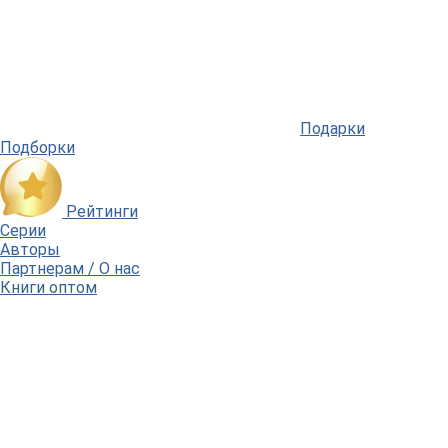
Подарки
Подборки
Рейтинги
Серии
Авторы
Партнерам / О нас
Книги оптом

⁂

> [The task]
Return the records exactly. Don't carry the pictures over.

> [Solution to the problem]
Подарки
Подборки
Рейтинги
Серии
Авторы
Партнерам / О нас
Книги оптом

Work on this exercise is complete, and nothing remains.